Smetana
Má vlast [Vyehrad; Vltava; árka; Z českých luh û a hájú (From Bohemias Woods and Fields); Tábor; Blaník]
London Symphony Orchestra
Sir Colin Davis
Reviewed by: Colin Anderson
Reviewed: 29 March, 2001
Venue: Barbican Hall, London
I’ve now heard ‘My Country’ three times at a London concert. The LSO’s previous one under Jiří Bělohlávek was surprisingly sober for a Czech-born musician, and not helped by taking an interval; Leonard Slatkin’s Philharmonia Orchestra account formed an epic second half and included a thrilling ‘Šárka’ and a brilliantly-timed segue between ‘Tábor’ and ‘Blaník’.

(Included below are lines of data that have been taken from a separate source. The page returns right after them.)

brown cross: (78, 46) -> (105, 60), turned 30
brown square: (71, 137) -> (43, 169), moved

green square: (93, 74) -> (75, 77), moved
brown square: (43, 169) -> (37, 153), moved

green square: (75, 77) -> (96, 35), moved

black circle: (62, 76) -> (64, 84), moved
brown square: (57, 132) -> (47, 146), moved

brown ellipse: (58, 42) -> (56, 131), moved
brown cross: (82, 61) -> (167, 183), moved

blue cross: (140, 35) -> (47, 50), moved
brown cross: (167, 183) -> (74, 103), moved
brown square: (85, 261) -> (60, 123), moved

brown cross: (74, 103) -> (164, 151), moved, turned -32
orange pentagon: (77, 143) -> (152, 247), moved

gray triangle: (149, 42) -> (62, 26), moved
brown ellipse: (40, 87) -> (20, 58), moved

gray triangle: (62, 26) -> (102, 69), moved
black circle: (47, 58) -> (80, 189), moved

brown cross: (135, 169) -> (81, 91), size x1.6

No interval with Sir Colin thought I; after all, he plays “The Dream of Gerontius” and Berlioz’s “Romeo and Juliet” straight through. Wrong! The 30-minute interval, after ‘Šárka’, lost the plot somewhat. Smetana’s nationalistic cycle of six symphonic poems, which celebrates Czechoslovakia’s landmarks, myths and history, is constructed in three lots of two. Thus ‘Vyšehrad’, the high rock that marks the Vltava’s entry into Prague, goes in tandem with the river’s very own musical picture that follows. The man-hating adventures of ‘Šárka’ take place in a wood; then Smetana evokes the Czech countryside itself. ‘Tábor’, the stronghold of the Hussites, the defenders of Czech identity, is musically linked with ‘Blaník’, the hollow hill where defeated Hussites take refuge, sleeping for centuries until their nation calls.

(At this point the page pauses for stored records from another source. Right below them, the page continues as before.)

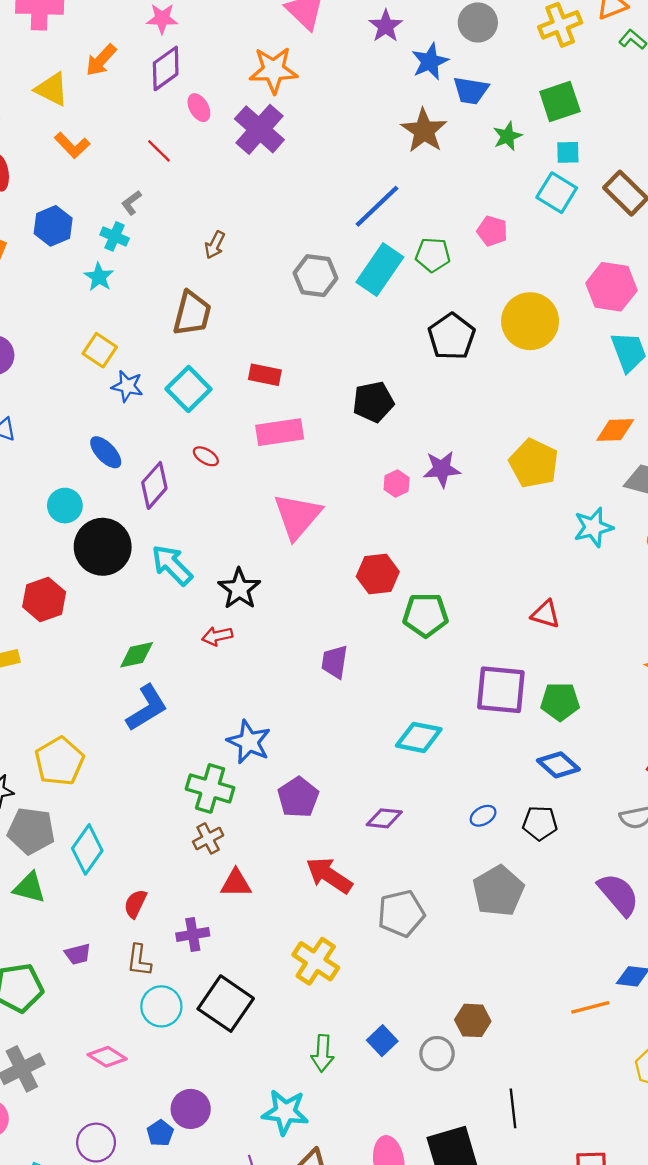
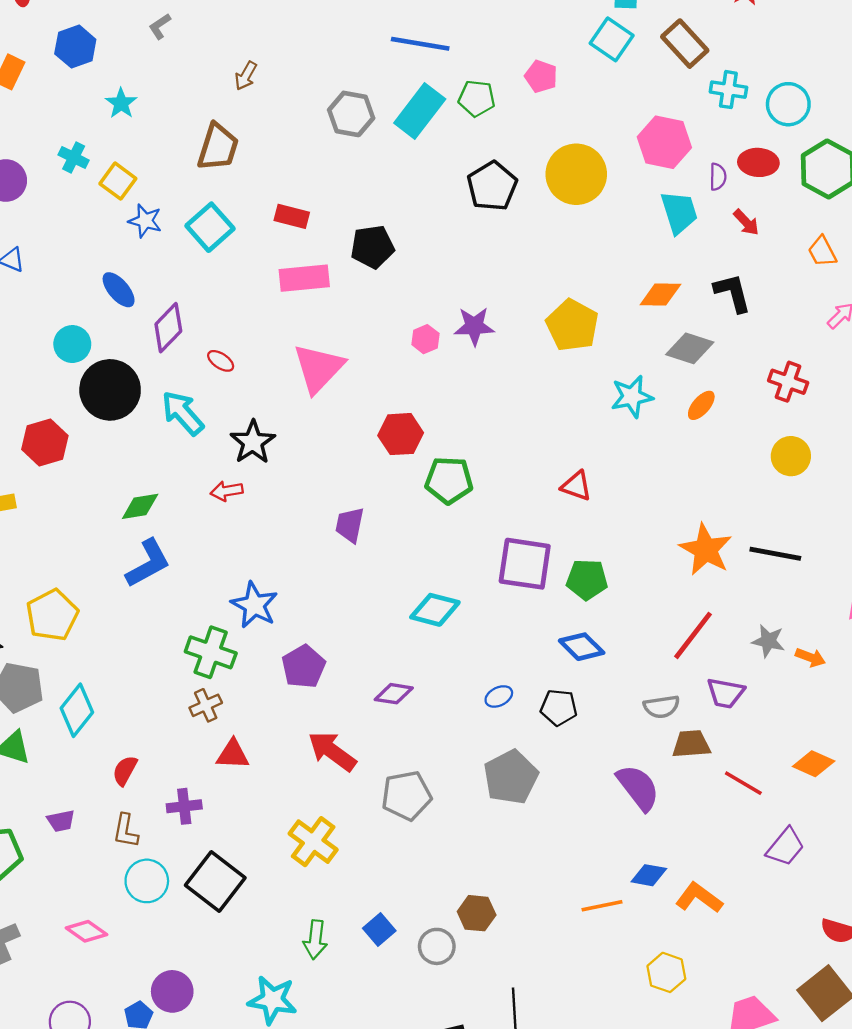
blue line: (377, 206) -> (420, 44), turned 50
cyan cross: (115, 236) -> (74, 157), moved
black pentagon: (373, 402) -> (372, 247), moved
red ellipse: (206, 456) -> (221, 361), moved

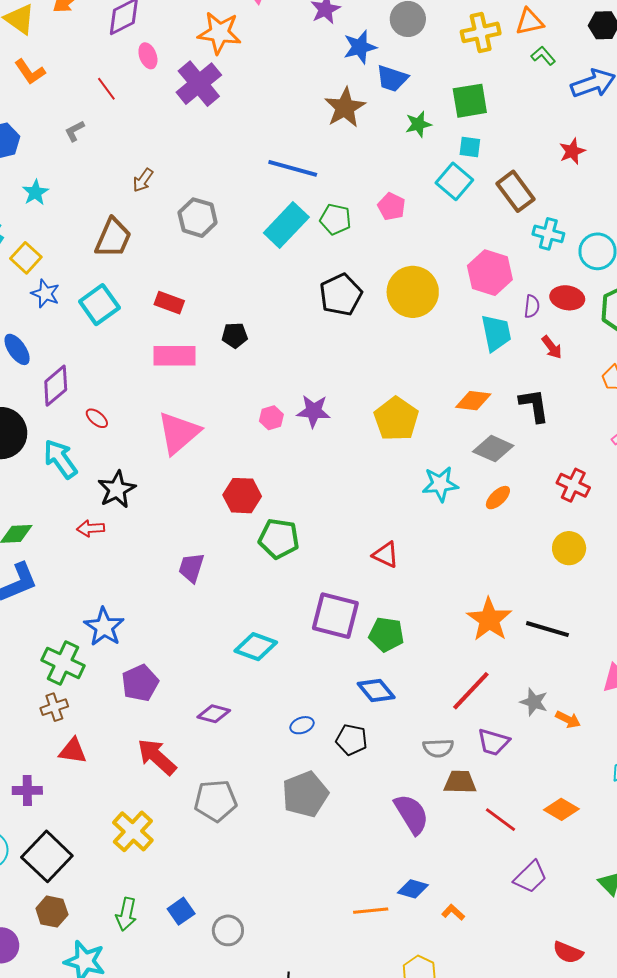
gray hexagon: (351, 114) -> (198, 218), moved
black pentagon: (372, 247) -> (235, 335), size x0.7
orange L-shape: (699, 898) -> (453, 912), size x0.6
brown hexagon: (477, 913) -> (52, 912), moved

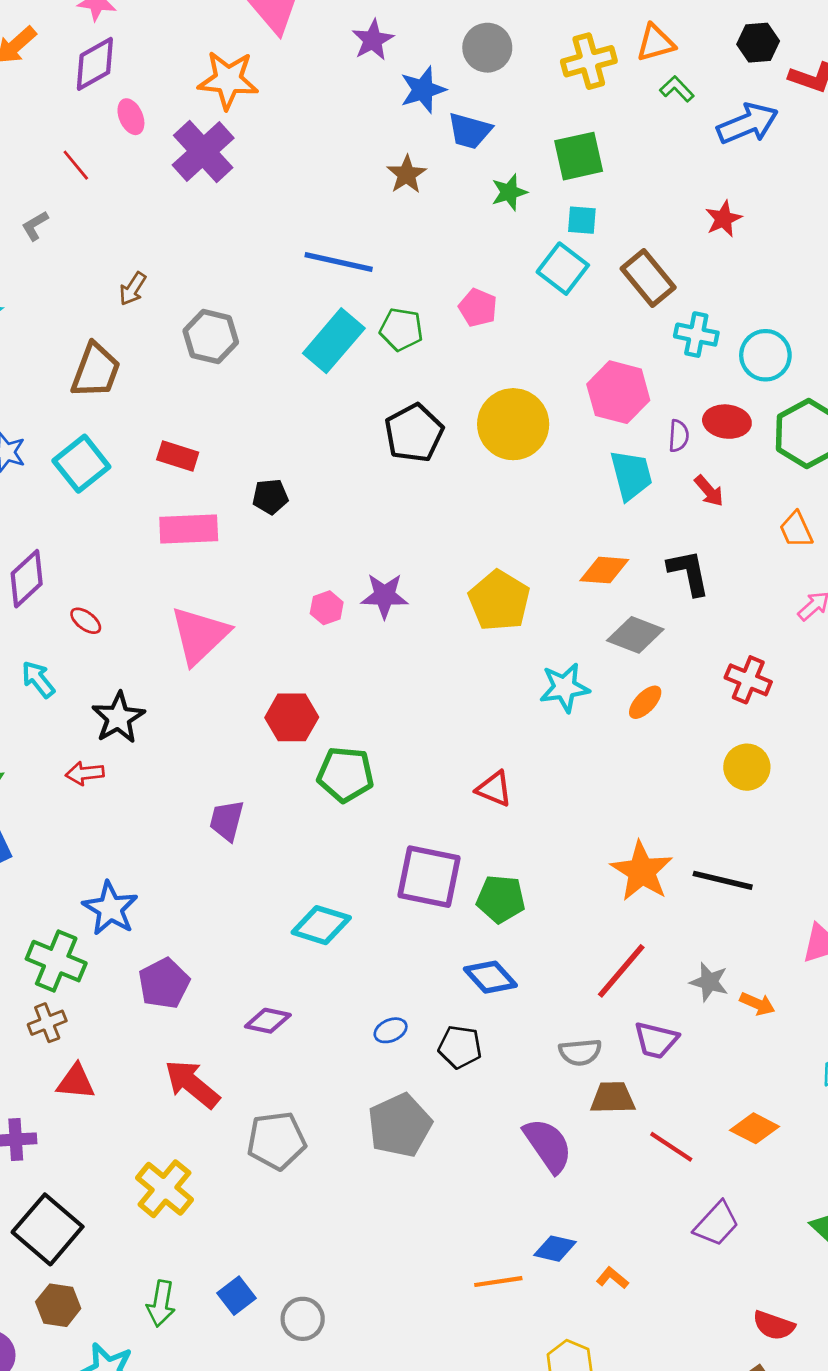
brown star: (345, 108) -> (407, 174), size x0.7
cyan arrow: (60, 459) -> (38, 679), size x0.7

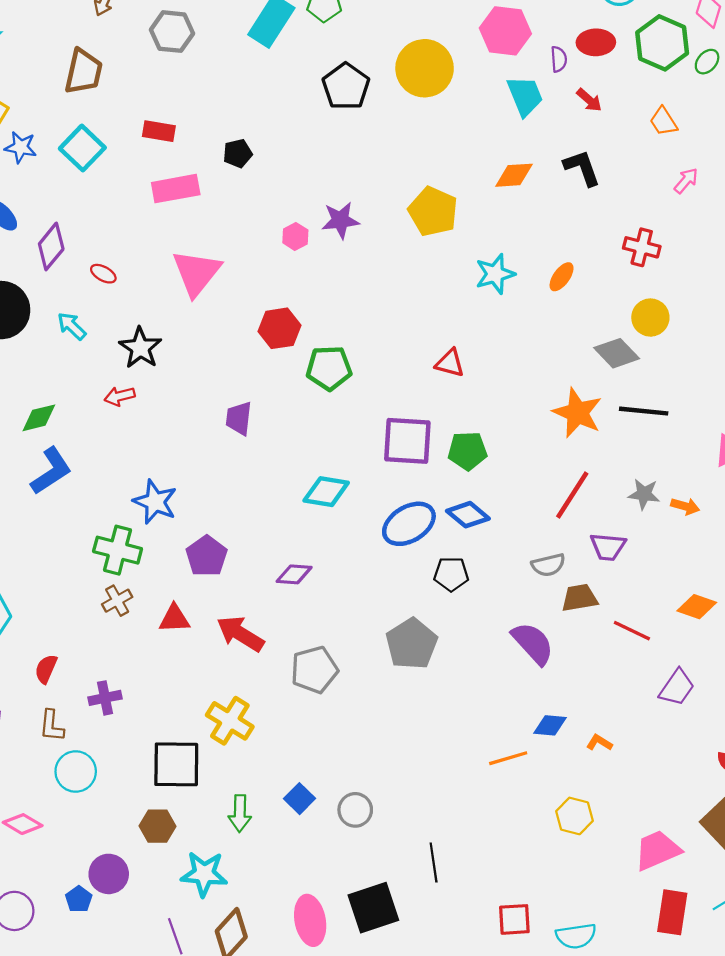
gray diamond: (635, 635) -> (617, 353), moved, turned 33
blue ellipse: (391, 1030) -> (409, 524), moved, size x2.0
red triangle: (76, 1082) -> (174, 619), moved
black square: (48, 1229) -> (176, 764), moved, turned -32

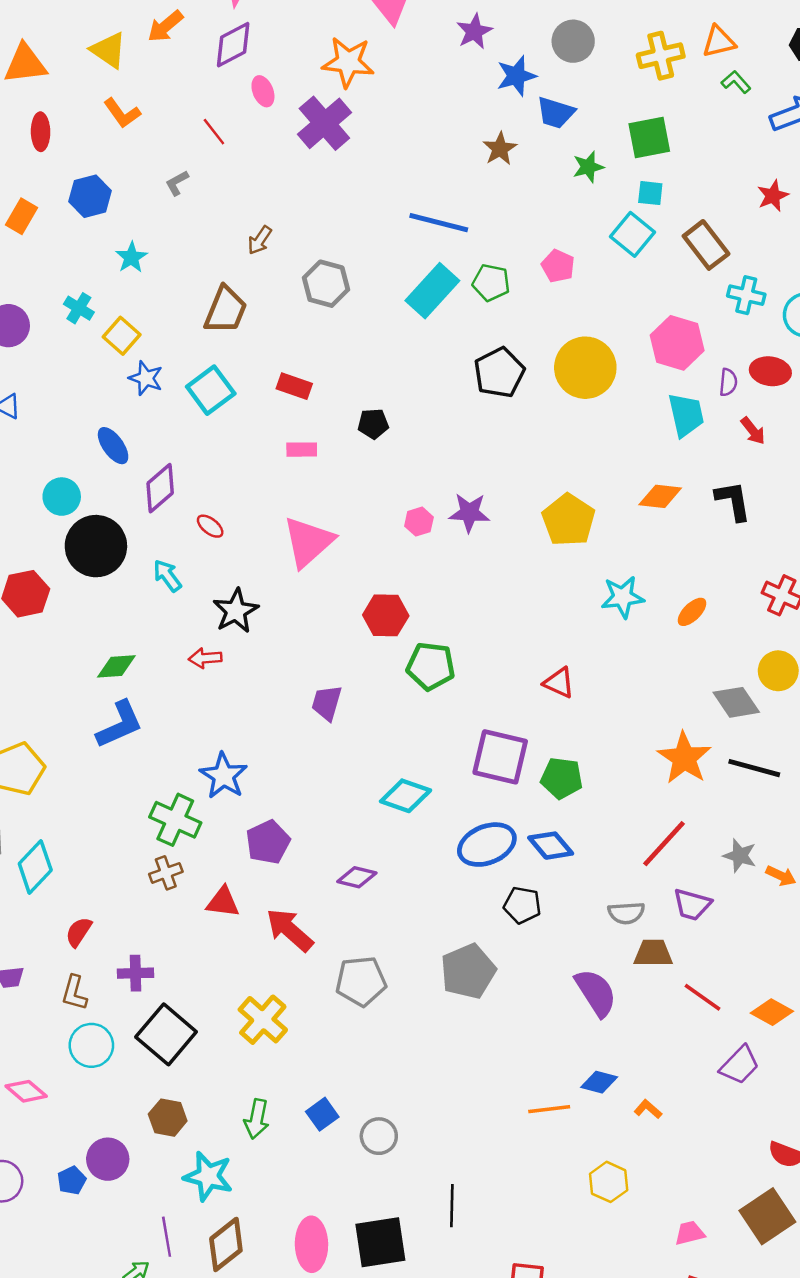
pink rectangle: (176, 189) -> (302, 450), size x0.6
orange diamond: (697, 607) -> (772, 1012), moved
black square: (176, 764) -> (166, 1034), moved, turned 30
pink trapezoid: (657, 850) -> (690, 1233), size x0.6

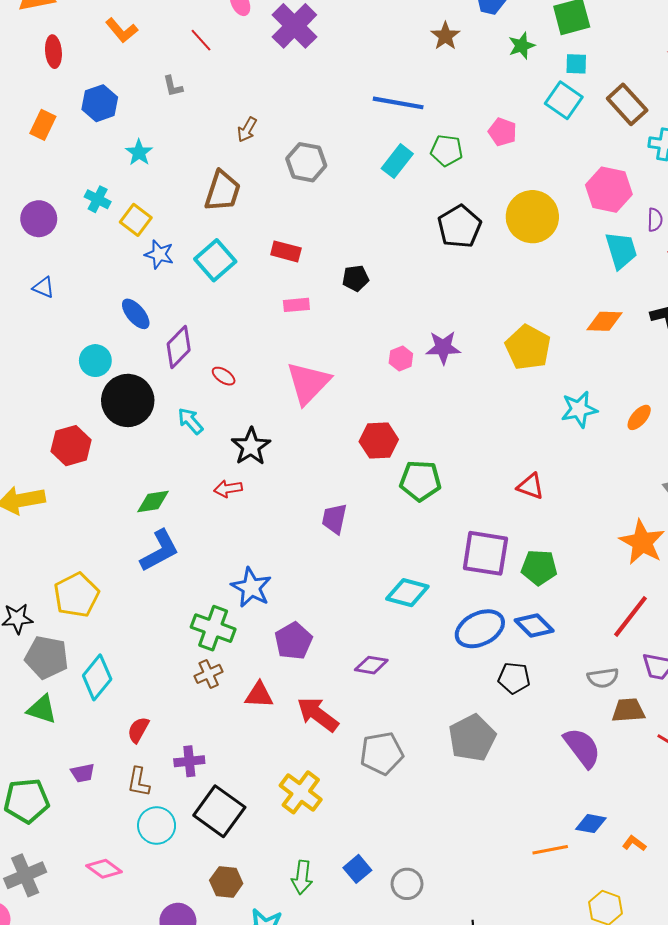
gray L-shape: (177, 183) -> (173, 86), turned -70
cyan rectangle: (432, 291) -> (397, 161), size x0.7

Sir Colin didn’t attach the last two (which would have avoided the ’here we are again’ start to ‘Blaník’); come the resolute closing bars, he re-introduced Tabor’s Hussite chorale with a jauntiness that suggested it had strayed from a comic-opera. Throughout this likeable performance, Colin Davis’s conducting strengths were heard to advantage – seriousness of purpose, a relish of dramatic and eloquent phrasing, as well as charm and a fire-in-the-belly bravura that, when it takes wing, as it did in the polka of ‘From Bohemia’s Woods and Fields, grabs the attention, and which found a delightfully dipso-counterpart in the three-in-a-bar dance as soldiers indulge the booze – just before Šárka’s followers wipe them out! Come this bloody denouement Davis’s foot found the brake rather than the accelerator.

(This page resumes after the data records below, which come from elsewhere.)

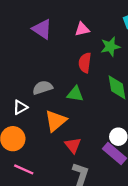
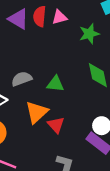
red semicircle: (85, 63) -> (40, 16), moved
red triangle: (73, 145) -> (56, 125), moved

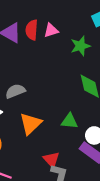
green triangle: (55, 84) -> (69, 121), moved
red triangle: (56, 125) -> (51, 160), moved

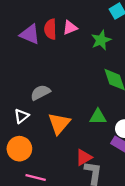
red triangle: (51, 160) -> (84, 157), turned 48

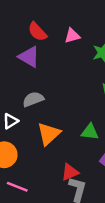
red semicircle: (50, 29) -> (37, 32), moved, turned -48
purple triangle: (30, 34) -> (29, 57), moved

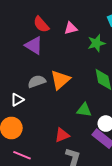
orange triangle: (49, 134) -> (60, 80), moved
red triangle: (70, 172) -> (62, 135), moved

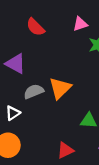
pink triangle: (71, 28) -> (80, 24), moved
purple triangle: (34, 45) -> (16, 64), moved

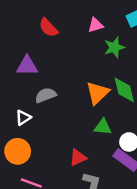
purple triangle: (16, 64) -> (27, 66), turned -30
orange triangle: (60, 88) -> (98, 93), moved

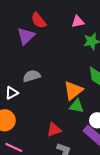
purple triangle: (27, 66) -> (26, 36), moved, turned -48
orange triangle: (98, 93) -> (73, 91), moved

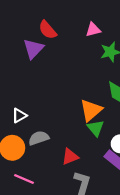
gray semicircle: (32, 76) -> (39, 138), moved
green triangle: (77, 106) -> (96, 128), turned 42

Otherwise, solemnity, majesty and drama distinguished ‘Vyšehrad’; a powerful sense of physical movement, nobility and moonlit radiance coloured ‘Vltava’; a relish of Berliozian touches of orchestration informed Šárka’; a vivid suggestion of grandeur and eeriness was conjured for the ‘Woods and Fields’; and Davis displayed real identification with the Czech nation’s defiance and pride in ‘Tábor’ and ‘Blaník’. The latter’s pastoral woodwind interlude – the warriors’ long-term slumber – was beautifully and tenderly played; but then the whole LSO was in superb form, not least the strings – especially in the unanimous pointing of fast music. A shame that there were no microphones present for what proved a thoroughly enjoyable and spirit-raising evening.